Ouço os passos do Sam atrás de mim e espreito por cima do ombro. Veste uns calções de banho cor de coral que ficam a matar na sua pele bronzeada e traz duas toalhas e uma garrafa de água.
— Em que estás a pensar? — pergunta. Pousa as toalhas, senta-se ao meu lado, com o ombro a tocar no meu, e passa-me a garrafa.
— Só numa ideia para uma história.
— Ainda escreves?
— Não — admito. — Já nem sequer escrevo.
— Mas devias escrever — diz o Sam gentilmente, passado um instante. — Eras mesmo boa. Tenho a certeza de que ainda tenho um exemplar autografado do Sangue Jovem na gaveta da secretária do meu antigo quarto.
Olho-o, espantada.
— Não tens nada.
— Tenho, sim. De certeza que ainda o tenho guardado. Continua em bom estado.
O Sam deve ter visto o meu ar interrogativo, porque responde mesmo sem eu fazer a pergunta.
— Há um ano que estou no meu antigo quarto. E, há uns tempos, dei uma volta às minhas coisas.
— Nem acredito que ainda o tens. Acho que nem eu tenho um — comento, incrédula.
— Bem, mas não podes ficar com o meu. — Ri-se. — Está dedicado a mim, se bem te lembras.
— Claro que sim — sussurro, enquanto a minha mente começa a divagar com nostalgia. Quem me dera que a Sue aqui estivesse. Havia de adorar ver-me com 30 anos a tentar atravessar o lago sem sequer treinar.

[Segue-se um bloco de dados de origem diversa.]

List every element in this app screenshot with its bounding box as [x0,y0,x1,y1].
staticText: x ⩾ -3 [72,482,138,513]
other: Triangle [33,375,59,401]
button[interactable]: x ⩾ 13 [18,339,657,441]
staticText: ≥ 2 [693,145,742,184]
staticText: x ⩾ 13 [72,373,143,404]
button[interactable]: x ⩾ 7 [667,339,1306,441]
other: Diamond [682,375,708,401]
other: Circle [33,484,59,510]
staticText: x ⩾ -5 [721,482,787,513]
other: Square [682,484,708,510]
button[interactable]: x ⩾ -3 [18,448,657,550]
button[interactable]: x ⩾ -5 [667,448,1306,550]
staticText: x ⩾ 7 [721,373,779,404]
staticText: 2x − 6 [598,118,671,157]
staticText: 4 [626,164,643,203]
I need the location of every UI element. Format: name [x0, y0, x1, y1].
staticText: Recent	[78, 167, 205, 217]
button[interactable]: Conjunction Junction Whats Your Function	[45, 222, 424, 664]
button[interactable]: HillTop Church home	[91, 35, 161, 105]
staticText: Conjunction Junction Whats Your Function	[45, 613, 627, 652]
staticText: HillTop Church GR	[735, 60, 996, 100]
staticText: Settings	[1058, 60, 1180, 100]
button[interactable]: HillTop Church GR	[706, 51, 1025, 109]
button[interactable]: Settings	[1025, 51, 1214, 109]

A pergunta sai-me pela boca assim que é formulada na minha cabeça:
— A tua mãe odiava-me?
Viro-me para o Sam e vejo-lhe a expressão atónita, sem saber o que responder. Permanece em silêncio durante um grande bocado.
— Não, ela não te odiava, Percy — responde, finalmente. — Ficou preocupada por termos deixado de nos falar assim tão subitamente. Fez muitas perguntas. Para algumas, eu tinha respostas, para outras, não. E, não sei, acho que também ficou magoada. — Fixou os olhos azuis em mim. — Ela amava-te. Éramos família.
Aperto os lábios com muita força e olho para o céu.
É este o momento, penso. É agora que tenho de lhe dizer.
Mas, então, o Sam fala outra vez:
— Por falar nisso, eu também não.
— Tu também não o quê? — pergunto, olhando-o.
— Não te odeio. — É tudo o que diz. Eu não sabia o quanto precisava de ouvir aquelas palavras até ao momento em que saíram da boca dele. O meu lábio inferior começa a tremer e mordo-o, concentrando-me na agudeza dos dentes. A minha coragem desvaneceu-se. Estou tão frágil como palha seca.
— Obrigada — respondo, quando tenho a certeza de que a voz não se embarga. O Sam empurra-me ligeiramente com o ombro.
— Vamos? — Faz sinal com a cabeça na direção da jangada. — Talvez consigamos pôr mais sardas nesse teu nariz.
Solto uma gargalhada nervosa. Ele levanta-se e estende a mão, para me ajudar.
— Eu pedia-te já desculpa, Percy, mas sei que não me vou arrepender — diz, esboçando um meio sorriso, e antes que eu possa perguntar o que ele quer dizer, ele pega em mim como se eu fosse um saco de batatas e atira-me à água.